As Campbell hall filled with attendees, anticipation for Neko Case grew at the sight of the dim purple lights and the array of instruments on stage including everything from drums and guitars to keyboards and cellos. The audience, which was comprised by a majority of older adults and a few UCSB students, filled nearly every seat last Friday night at the venue.
Prior to the main performance, musicians Erica Bachmann and Jon Raunhouse set the tone of the evening with their quirky two-man folk performance. While the two are usually on scene as backup to Neko Case, it was a refreshing surprise for their sound to open as the forefront of the show. The night was kept at a casual pace set from the beginning
As they progressed through their set, songs seemed to tell a story or paint a picture to illustrate the mood in addition to feeling it. The ruminative quality of their sound was able to carry a brief escape from the trials and tribulations of reality. Scenes of an autumn day came to pass in songs like “Lilliwaup,” while “Asthmatic Gypsy” illustrated what a waltz in Paris may feel like; it was as if the audience was transported to the particular place in time being told. Lyrics in most of the performance were not necessary as the latitude of instruments effortlessly shifting from song to song by the artful and talented minds of the light-hearted artists was more than enough. My personal favorite, “Lupe’s Lament,” effectively showcased their repertoire of tunes that were both engaging and thoughtful.

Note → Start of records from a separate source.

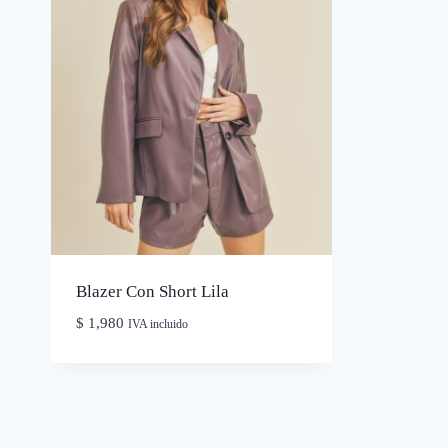
Blazer Con Short Lila
$
1,980
IVA incluido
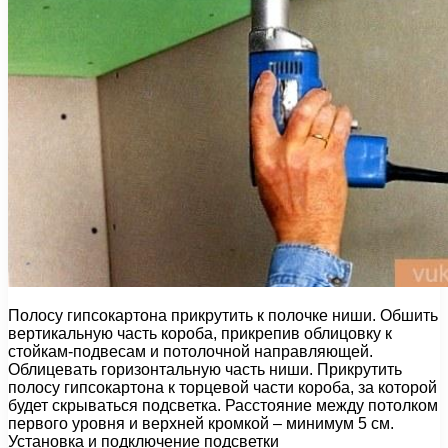
Полосу гипсокартона прикрутить к полочке ниши. Обшить
вертикальную часть короба, прикрепив облицовку к
стойкам-подвесам и потолочной направляющей.
Облицевать горизонтальную часть ниши. Прикрутить
полосу гипсокартона к торцевой части короба, за которой
будет скрываться подсветка. Расстояние между потолком
первого уровня и верхней кромкой – минимум 5 см.
Установка и подключение подсветки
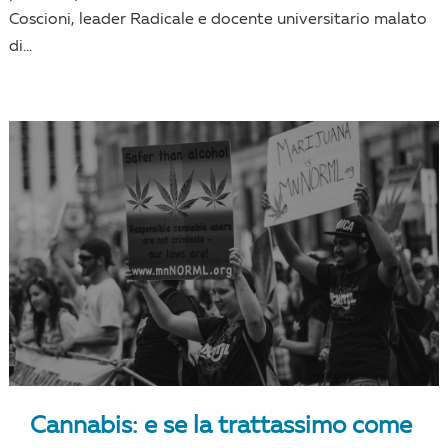
Coscioni, leader Radicale e docente universitario malato
di...
Cannabis: e se la trattassimo come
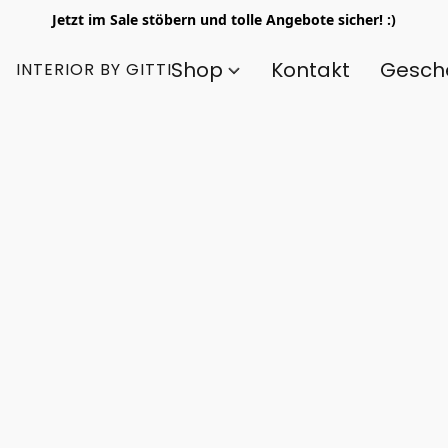
Jetzt im Sale stöbern und tolle Angebote sicher! :)
Shop
Kontakt
Gesch
INTERIOR BY GITTI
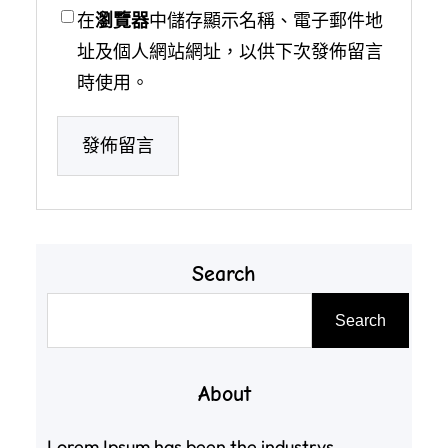
在
瀏覽器
中儲存顯示名稱、電子郵件地
址及個人網站網址，以供下次發佈留言
時使用。
Search
搜
Search
尋
About
Lorem Ipsum has been the industrys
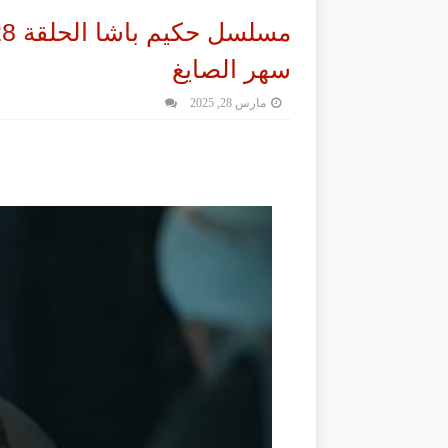
سهر الصايغ
مارس 28, 2025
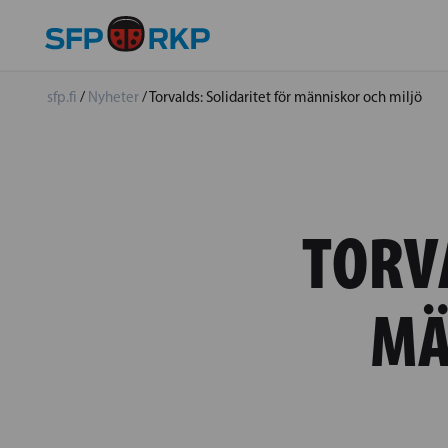
sfp.fi
/
Nyheter
/
Torvalds: Solidaritet för människor och miljö
TORV
MÄ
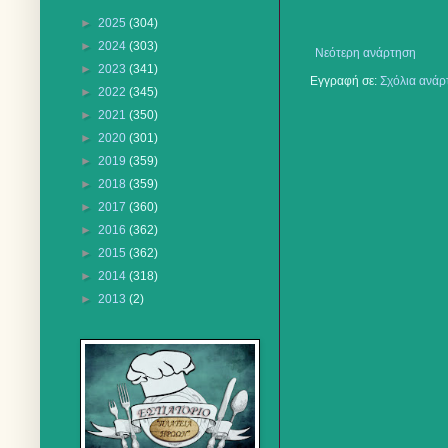
►
2025
(304)
►
2024
(303)
Νεότερη ανάρτηση
►
2023
(341)
Εγγραφή σε:
Σχόλια ανάρ
►
2022
(345)
►
2021
(350)
►
2020
(301)
►
2019
(359)
►
2018
(359)
►
2017
(360)
►
2016
(362)
►
2015
(362)
►
2014
(318)
►
2013
(2)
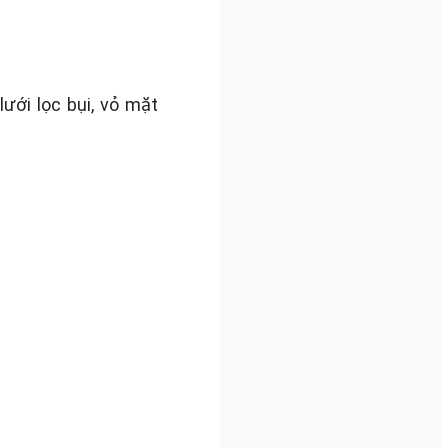
ưới lọc bụi, vỏ mặt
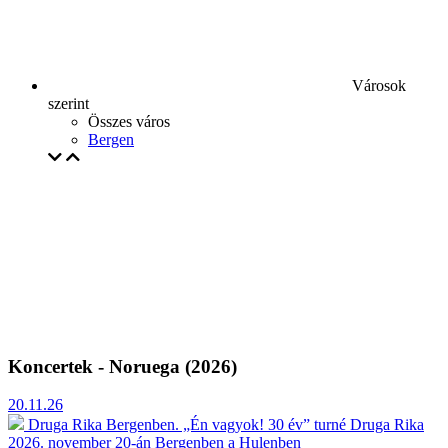
Városok
szerint
Összes város
Bergen
Koncertek - Noruega (2026)
20.11.26
Druga Rika Bergenben. „Én vagyok! 30 év” turné
Druga Rika
2026. november 20-án Bergenben a Hulenben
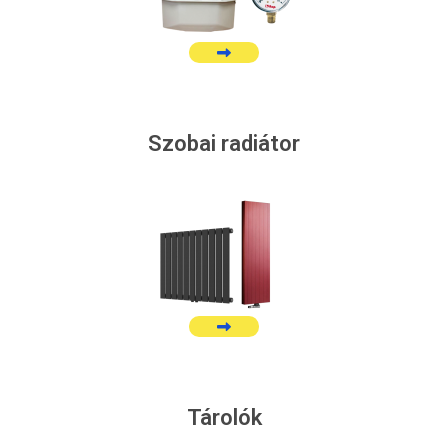
Szobai radiátor
Tárolók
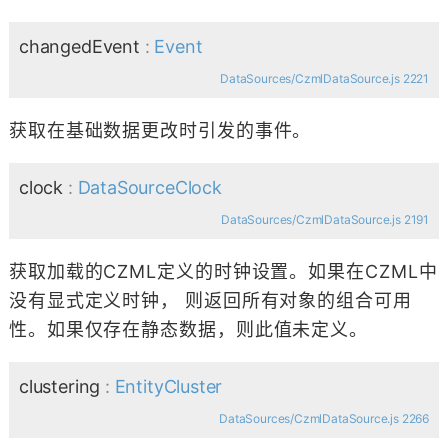
changedEvent
:
Event
DataSources/CzmlDataSource.js 2221
获取在基础数据更改时引发的事件。
clock
:
DataSourceClock
DataSources/CzmlDataSource.js 2191
获取加载的CZML定义的时钟设置。如果在CZML中
没有显式定义时钟， 则返回所有对象的组合可用
性。如果仅存在静态数据，则此值未定义。
clustering
:
EntityCluster
DataSources/CzmlDataSource.js 2266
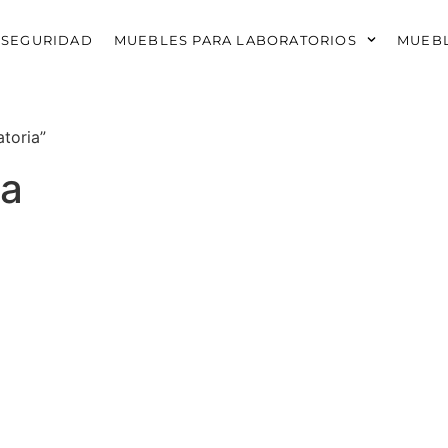
 SEGURIDAD
MUEBLES PARA LABORATORIOS
MUEBL
toria”
ia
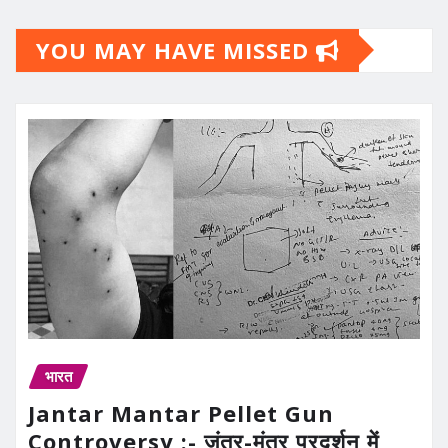
YOU MAY HAVE MISSED
भारत
Jantar Mantar Pellet Gun
Controversy :- जंतर-मंतर प्रदर्शन में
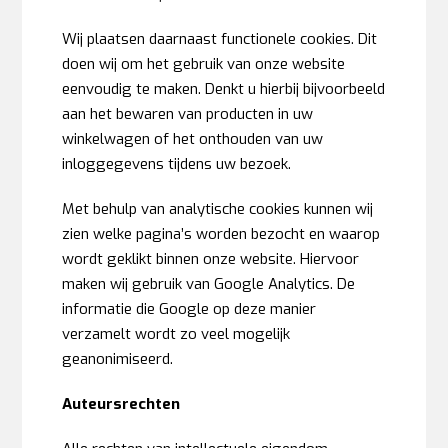
Wij plaatsen daarnaast functionele cookies. Dit
doen wij om het gebruik van onze website
eenvoudig te maken. Denkt u hierbij bijvoorbeeld
aan het bewaren van producten in uw
winkelwagen of het onthouden van uw
inloggegevens tijdens uw bezoek.
Met behulp van analytische cookies kunnen wij
zien welke pagina’s worden bezocht en waarop
wordt geklikt binnen onze website. Hiervoor
maken wij gebruik van Google Analytics. De
informatie die Google op deze manier
verzamelt wordt zo veel mogelijk
geanonimiseerd.
Auteursrechten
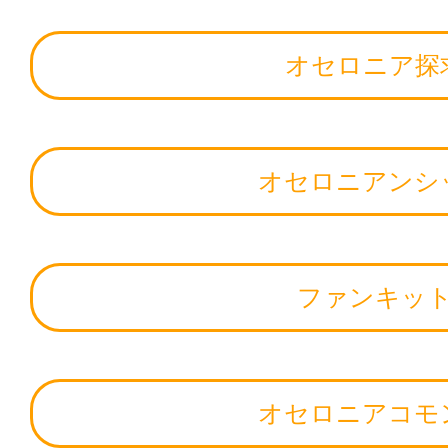
オセロニア探
オセロニアンシ
ファンキッ
オセロニアコモ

When Neko Case was introduced, the audience fell to an unnerving silence awaiting her start. Both Bauchmann and Raunhouse accompanied her on the stage, set to be her backing band among two other members of the group.
The singer-songwriter stole her audience’s breath with captivating instrumentals and lyrics, overwhelming the crowd with an array of feelings. The sweet, humorous singer opened with “The Pharaohs,” and proceeded to wow every single individual in the theater. Neko Case can really sing. Her albums The Worse Things get the Harder I Fight and Middle Cyclone don’t do her voice as much justice as her live performance. The force of her words came from somewhere deep within her lungs and erupted in pitches that can only be described as a hurricane of force that still holds true to its graceful magic. I didn’t know it was possible for one voice to make a whole crowd feel connected in a range of emotions: from wholesome happiness to nostalgic sadness, all within its pitch.
There was love, there was sadness, there was an eeriness that brought about a haunting warmth. The humble artist not only charmed us with the highest and highs and lowest of lows, but let her own feelings guide her performance. It was obvious through her facial and body expressions, Case felt her songs on a deeper level as she sang them, showing that even the most talented are only human.
Poetic lyrics such as “Brave to the waves of its residue/ Its laughter from a marbled room/ The white-crowned sounds of possible/ The sound that lures me/ It says, ‘Don’t you hurry/ Don’t you worry, kid,’ we’ll be seeing you/ We’ll see you when you’re ready” from “Ragtime” filled every space of the theater with powerful sound.
The audience was enthralled throughout; their content disposition was most evident in the soft whispering of lyrics to songs such as “This Tornado Loves You,” and an array of smiles, myself included, couldn’t be helped. The songwriter’s most popular song “I Wish I Was the Moon” stole the show, as many started applauding at the recognition of chords from the start.
There was something pure of the way Case poured her heart into her own words, making them echo against the walls of Campbell hall with intention. The country-folk-rock song writer appearing in casual, bare-faced winter attire looking ready to curl up next to a fire rather than perform. But this is a part of what makes Case so special. Her passion toward her music paired with an uncaring attitude to how she represents herself is exactly what draws the audience in closer, literally. Dramatic pauses followed by explosions in songs like “Bracing for Sunday” and “Look for Me (I’ll Be Around)” had her crowd on the edges of their seats, as the ringing of the last note hung in the air and the suspense of the next one to follow built up.
In between sets, conversation was kept to a minimum, but mentions of 2016 being a dark year led to a change in the pace with what Case calls her “most joyful song.” “Man,” the last song of her set, ended on a bright note that brought liveliness to the stage. Its freeing feel with sounds originating back to her older work graciously stole away the reality of now. While it may have been the last song, the audience cheered wildly, eager for an encore that was granted with “Middle Cyclone.” This was paired with side note summing up her performance nicely as songs that “make you laugh and punch you in the stomach at the same time,” before bowing and leaving the stage with a standing ovation.